Os detentos se reuniram no telhado da penitenciária e também queimaram colchões. Os rebelados usavam capuz para esconder o rosto e estenderam faixas sobre o presídio cobrando respostas e fazendo reivindicações. Várias pessoas foram espancadas pelos detentos e mostradas para quem acompanhava a rebelião do lado de fora.
Famílias rezam pelos detentos
O clima durante todo o dia, em frente à Penitenciária Estadual de Cascavel, foi de muita preocupação para os familiares de presos em busca de notícias. Desesperados, muitos familiares choravam e imploravam por informações. No período da tarde, eles fizeram uma roda de oração e, com bíblias nas mãos, pediram o fim da rebelião. O pai de um dos detentos afirmou que a situação pode se transformar em um novo Carandiru, em uma alusão aos 111 presos mortos em 1992 no antigo presídio paulista durante uma rebelião. "Eu sei que os agentes não respeitam os presos", afirmou.
Uma mulher, que também não se identificou, disse que o marido está dentro do presídio e que ela já lutou por melhorias, enviando cartas à direção e procurando o juiz corregedor, mas nunca obteve resposta. "Eles estão sendo oprimidos lá dentro, não têm nem chuveiro.

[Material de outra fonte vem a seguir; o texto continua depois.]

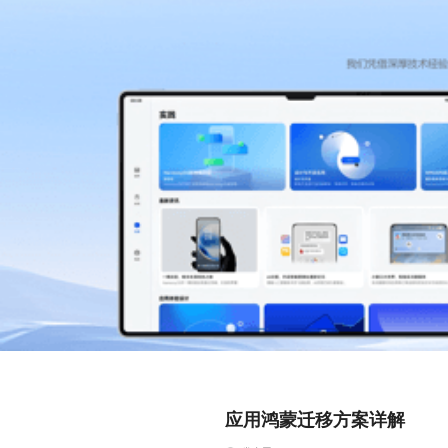
应用鸿蒙迁移方案详解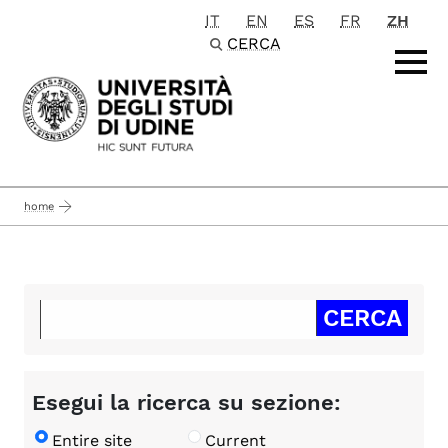
IT
EN
ES
FR
ZH
Passa al contenuto principale
CERCA
home
Esegui la ricerca su sezione:
Entire site
Current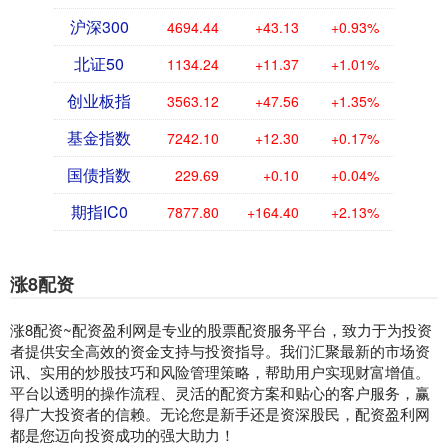
沪深300
4694.44
+43.13
+0.93%
北证50
1134.24
+11.37
+1.01%
创业板指
3563.12
+47.56
+1.35%
基金指数
7242.10
+12.30
+0.17%
国债指数
229.69
+0.10
+0.04%
期指IC0
7877.80
+164.40
+2.13%
涨8配资
涨8配资~配资盈利网是专业的股票配资服务平台，致力于为投资
者提供安全高效的资金支持与投资指导。我们汇聚最新的市场资
讯、实用的炒股技巧和风险管理策略，帮助用户实现财富增值。
平台以透明的操作流程、灵活的配资方案和贴心的客户服务，赢
得广大投资者的信赖。无论您是新手还是资深股民，配资盈利网
都是您迈向投资成功的强大助力！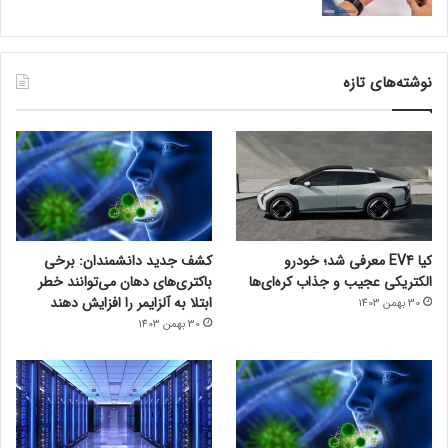
نوشته‌های تازه
کیا EV4 معرفی شد؛ خودرو
کشف جدید دانشمندان: برخی
الکتریکی عجیب و جذاب کره‌ای‌ها
باکتری‌های دهان می‌توانند خطر
ابتلا به آلزایمر را افزایش دهند
30 بهمن 1403
30 بهمن 1403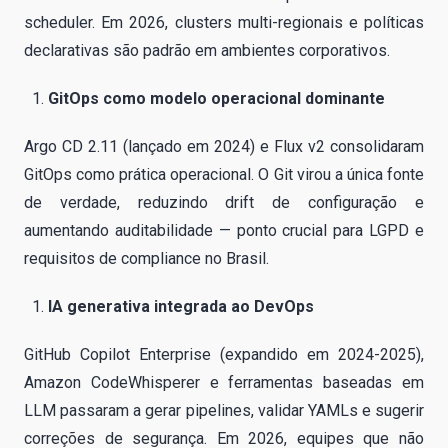
scheduler. Em 2026, clusters multi-regionais e políticas
declarativas são padrão em ambientes corporativos.
GitOps como modelo operacional dominante
Argo CD 2.11 (lançado em 2024) e Flux v2 consolidaram
GitOps como prática operacional. O Git virou a única fonte
de verdade, reduzindo drift de configuração e
aumentando auditabilidade — ponto crucial para LGPD e
requisitos de compliance no Brasil.
IA generativa integrada ao DevOps
GitHub Copilot Enterprise (expandido em 2024-2025),
Amazon CodeWhisperer e ferramentas baseadas em
LLM passaram a gerar pipelines, validar YAMLs e sugerir
correções de segurança. Em 2026, equipes que não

Eles não querem regalia, mas o mínimo de estabilidade", afirmou.
Um rapaz disse que já esteve preso no local e afirmou que os agentes são extremamente agressivos. "Cansei de levar tapa na cara", contou. Segundo ele, um dia foi agredido e colocado isolado apenas por ter pedido um remédio quando estava doente.
O entra e sai de policiais no local deixou o local perigoso devido ao número de pessoas que se aglomeraram próximo ao acesso do presídio. Uma criança ficou ferida após um carro de cor prata, dirigido por um policial, passar sobre seu pé.
A última
Há quatro anos e meio o Paraná não enfrentava uma rebelião em presídios estaduais em que houvesse mortes. A última ocorreu em janeiro de 2010. Cinco presos foram assassinados pelos detentos rebelados na Penitenciária Central do Estado (PCE), em Piraquara, na Região Metropolitana de Curitiba (RMC). Na época, o motim de 1,5 mil presos durou 18 horas e terminou com 90% das celas destruídas.
Exemplo
Em janeiro, a secretária da Justiça do Paraná, Maria Tereza Uille Gomes, participou de uma visita técnica ao Maranhão para auxiliar o estado nordestino no controle da crise carcerária. O Paraná apresentou o Business Intelligence, um software de gestão prisional desenvolvido aqui e que disponibiliza dados atualizados sobre o sistema penitenciário, com o perfil de cada detento. Em dois anos, com o auxílio do BI, o Paraná reduziu em 2,5 mil o número de detentos em presídios.